Amasa company supplies floors for NCAA, NBA basketball arenas
From 251 Industrial Park Rd in Amasa, Connor Sports ships hardwood floors to March Madness, NBA arenas and Olympic venues around the world.

Amasa’s Connor Sports is building the floors that sit under some of basketball’s biggest stages. From a plant and R&D office on Industrial Park Road in Iron County, the company supplies hardwood systems for NCAA championship courts, NBA and WNBA arenas and Olympic venues in Rio de Janeiro and Tokyo.
Connor Sports says its history stretches back to 1872, when the company was founded, and to 1914, when it installed its first basketball court. That long run has turned the Amasa operation into a manufacturing link between a small Upper Peninsula community and a national sports business that depends on precise wood flooring, design work and consistent supply.
The company says it has been the official court provider for the NCAA Men’s and Women’s March Madness and Final Four since 2006. Its history materials also say it became a technical partner of FIBA in 1994 and joined Sport Court in 2005 to form Connor Sport Court International. Those ties pushed Connor Sports beyond a regional flooring maker and into the global sports-surface market.
The reach shows up in the client list. Connor Sports says its portable hardwood systems are used by more than a dozen NBA and WNBA teams, including the Atlanta Hawks, Boston Celtics, Golden State Warriors, Milwaukee Bucks, Brooklyn Nets, Oklahoma City Thunder, Philadelphia 76ers, Portland Trail Blazers, Sacramento Kings, Toronto Raptors and Utah Jazz. The company also says it supplied hardwood sports flooring for the 2016 Rio de Janeiro Summer Olympics and the 2020 Tokyo Summer Olympics, giving Amasa a direct role in events watched by millions.

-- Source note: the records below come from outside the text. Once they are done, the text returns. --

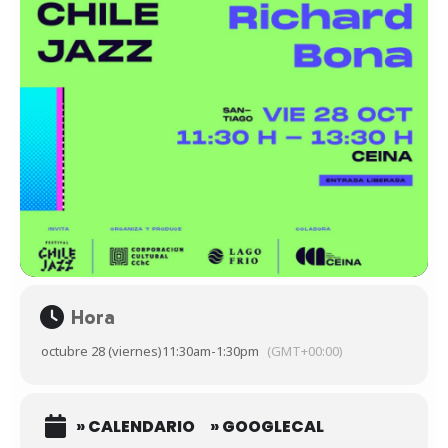
Hora
octubre 28 (viernes)
11:30am
-
1:30pm
(GMT+00:00)
» CALENDARIO
» GOOGLECAL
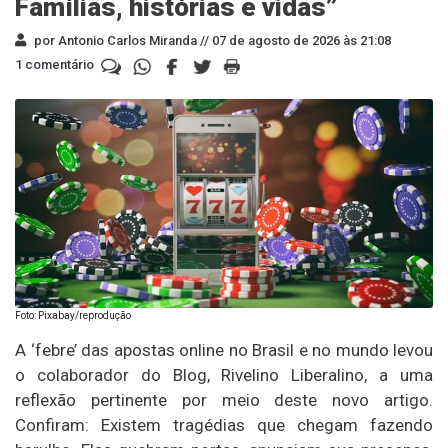
Famílias, histórias e vidas”
por Antonio Carlos Miranda //
07 de agosto de 2026 às 21:08
1 comentário
Foto: Pixabay/reprodução
A ‘febre’ das apostas online no Brasil e no mundo levou
o colaborador do Blog, Rivelino Liberalino, a uma
reflexão pertinente por meio deste novo artigo.
Confiram: Existem tragédias que chegam fazendo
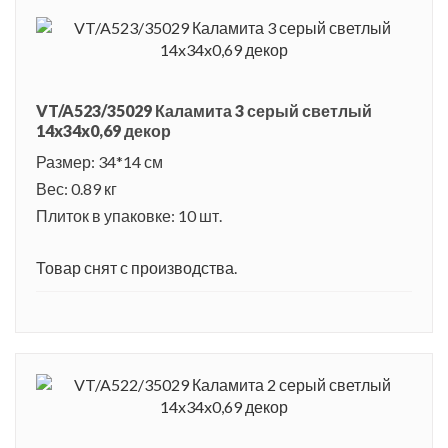
VT/A523/35029 Каламита 3 серый светлый
14x34x0,69 декор
Размер: 34*14 см
Вес: 0.89 кг
Плиток в упаковке: 10 шт.
Товар снят с производства.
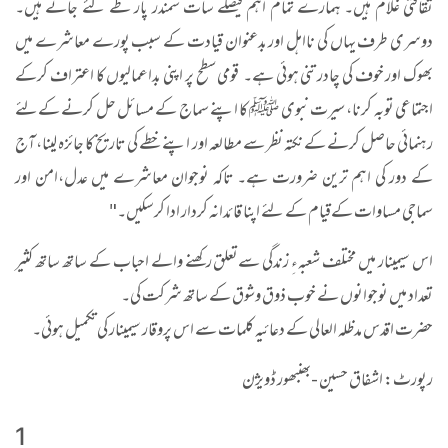
ثقافتی غلام ہیں۔ ہمارے تمام اہم فیصلے سات سمندر پار طے کئے جاتے ہیں۔
دوسری طرف یہاں کی نااہل اور بدعنوان قیادت کے سبب پورے معاشرے میں
بھوک اور خوف کی چادر تنی ہوئی ہے۔ قومی سطح پر اپنی بداعمالیوں کا اعتراف کرکے
اجتماعی توبہ کرنا، سیرت نبوی ﷺ کا اپنے سماج کے مسائل حل کرنے کےلئے
رہنمائی حاصل کرنے کے نکتہ نظر سے مطالعہ اور اپنے خطے کی تاریخ کا جائزہ لینا، آج
کے دور کی اہم ترین ضرورت ہے۔ تاکہ نوجوان معاشرے میں عدل،امن اور
سماجی مساوات کےقیام کے لئے اپنا قائدانہ کردار ادا کرسکیں۔"
اس سیمینار میں مختلف شعبہءِ زندگی سےتعلق رکھنے والے احباب کے ساتھ ساتھ کثیر
تعداد میں نوجوانوں نے خوب ذوق وشوق کے ساتھ شرکت کی۔
حضرت اقدس مدظلہ العالی کے دعائیہ کلمات سے اس پروقار سیمینار کی تکمیل ہوئی۔
رپورٹ: اشفاق حسین -بھنبھور ڈویژن
1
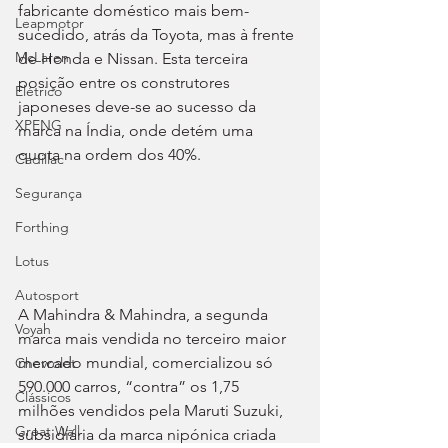
fabricante doméstico mais bem-
Leapmotor
sucedido, atrás da Toyota, mas à frente 
McLaren
de Honda e Nissan. Esta terceira 
posição entre os construtores 
Elétrico
japoneses deve-se ao sucesso da 
XPENG
marca na Índia, onde detém uma 
quota na ordem dos 40%.
Cadillac
Segurança
Forthing
Lotus
Autosport
A Mahindra & Mahindra, a segunda 
Voyah
marca mais vendida no terceiro maior 
mercado mundial, comercializou só 
Chevrolet
590.000 carros, “contra” os 1,75 
Clássicos
milhões vendidos pela Maruti Suzuki, 
Great Wall
subsidiária da marca nipónica criada 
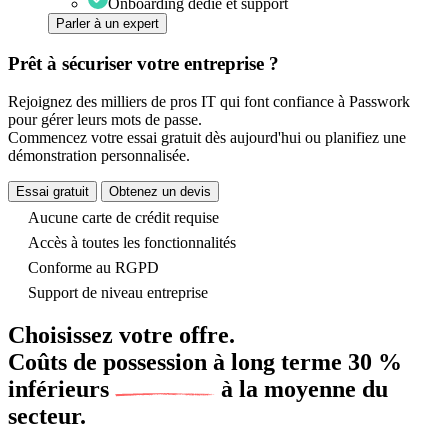
Onboarding dédié et support
Parler à un expert
Prêt à sécuriser votre entreprise ?
Rejoignez des milliers de pros IT qui font confiance à Passwork
pour gérer leurs mots de passe.
Commencez votre essai gratuit dès aujourd'hui ou planifiez une
démonstration personnalisée.
Essai gratuit
Obtenez un devis
Aucune carte de crédit requise
Accès à toutes les fonctionnalités
Conforme au RGPD
Support de niveau entreprise
Choisissez votre offre.
Coûts de possession à long terme
30 %
inférieurs
à la moyenne du
secteur.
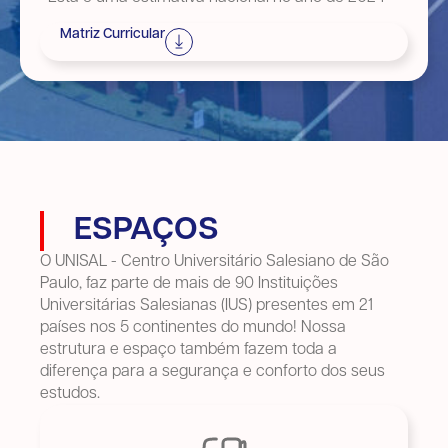
Matriz Curricular
ESPAÇOS
O UNISAL - Centro Universitário Salesiano de São
Paulo, faz parte de mais de 90 Instituições
Universitárias Salesianas (IUS) presentes em 21
países nos 5 continentes do mundo! Nossa
estrutura e espaço também fazem toda a
diferença para a segurança e conforto dos seus
estudos.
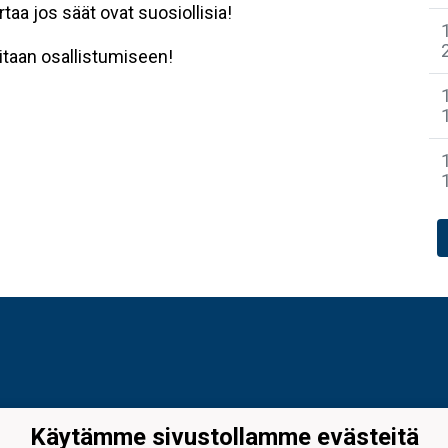
taa jos säät ovat suosiollisia!
itaan osallistumiseen!
Käytämme sivustollamme evästeitä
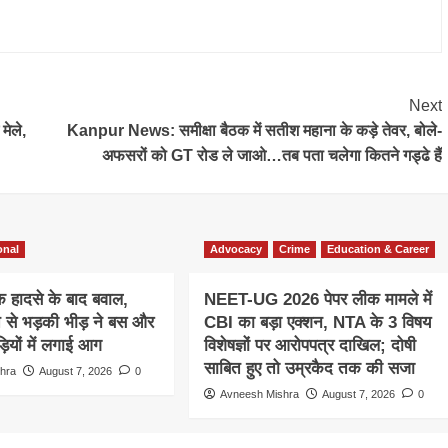
Next
मेले,
Kanpur News: समीक्षा बैठक में सतीश महाना के कड़े तेवर, बोले-
अफसरों को GT रोड ले जाओ…तब पता चलेगा कितने गड्ढे हैं
onal
Advocacy
Crime
Education & Career
क हादसे के बाद बवाल,
NEET-UG 2026 पेपर लीक मामले में
 से भड़की भीड़ ने बस और
CBI का बड़ा एक्शन, NTA के 3 विषय
़ियों में लगाई आग
विशेषज्ञों पर आरोपपत्र दाखिल; दोषी
साबित हुए तो उम्रकैद तक की सजा
hra
August 7, 2026
0
Avneesh Mishra
August 7, 2026
0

For Iron County, the company’s footprint is more than symbolic. The Iron County Economic Chamber Alliance describes Connor Sports Flooring as a leader in wood gym flooring and synthetic sports surfaces and says its experts have developed more DIN-certified systems than any other sports surfacing manufacturer. Business directories place the Amasa facility at 251 Industrial Park Rd and describe it as a central hub for manufacturing, product development and corporate management.
The workforce numbers show a company that is large enough to matter well beyond Amasa, but still compact enough that its local presence stands out. Business profiles list about 51 to 77 employees and one puts annual revenue at $52.9 million. A 2026 industry story said Connor Sports manufactures between 8 million and 10 million square feet of basketball flooring each year in Michigan’s Upper Peninsula, a scale that helps explain how a small Iron County operation ended up under the NCAA’s brightest lights.